Saturday, February 4, 2012

random stuff you can do with a broken leg

So we have felt a little landlocked in Managua after Kate's accident on the beach, but it has not stopped us from getting out. Here's a quick and unedited version of our last couple weeks here.

After getting tired of staying in the office, we were able to travel to Matagalpa a couple weeks ago. Located in the northern highlands of Nicaragua, Matagalpa is a smaller, low-key town with good restaurants and easy taxi access. We made sure to go to the chocolate castle, a chocolate factory run by two women specializing in delicious organic chocolate. Kate had to stay at the front door and sip mochas and taste chocolate while I went on the tour since there were too many stairs in the castle for her to navigate. The ladies showed us their equipment including a very rough mortar and pestle they use to break the freshly roasted beans to remove the husks:

My favorite was the machine they use for tempering the chocolate. It was always a dream of mine to reach into a giant chocolate waterfall and taste it.

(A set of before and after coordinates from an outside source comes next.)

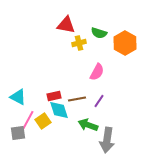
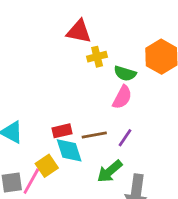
green semicircle: (99, 33) -> (125, 73), moved
pink line: (28, 120) -> (31, 181), moved
green arrow: (88, 125) -> (110, 171), turned -60

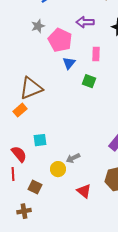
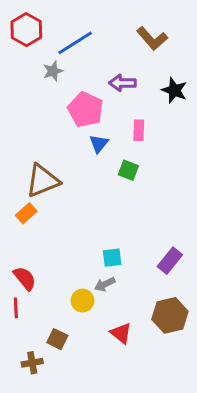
gray star: (38, 26) -> (53, 71), moved
cyan square: (40, 140) -> (112, 258), moved
brown square: (35, 187) -> (57, 339), moved

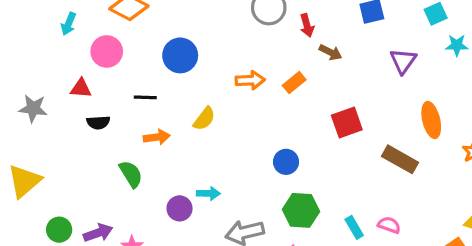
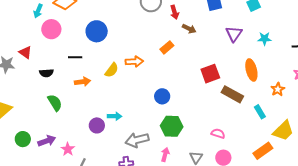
cyan arrow: (69, 24) -> (38, 11), moved
cyan star: (457, 45) -> (264, 39), moved
orange arrow: (250, 80) -> (134, 62), moved
red triangle: (81, 88) -> (25, 52), moved, turned 32
red square: (347, 123) -> (210, 74), moved
green semicircle: (131, 174) -> (55, 103), moved
pink semicircle: (389, 225) -> (218, 134), moved
cyan rectangle: (354, 227) -> (260, 112), moved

We got to do just that--she pulled us out a plate of molten chocolate with the only condition that we had to scoop it out with forks to pace us:

We left the factory with some giant blocks of dark chocolate and big smiles on our faces. We spent the rest of the time hobbling around town and enjoying the scenery. Here is Kate in the park near our hotel:

The following week back at work began with our first training workshop in the village. Since it was an official workshop, we got to go in the truck, which meant that Kate could go with us (most of the village work involves a lot of walking and hiking on rough rocky roads. We stayed with a different family--the only one that had a level yard with a level latrine--basically, the closest to ADA compliant that we had out there.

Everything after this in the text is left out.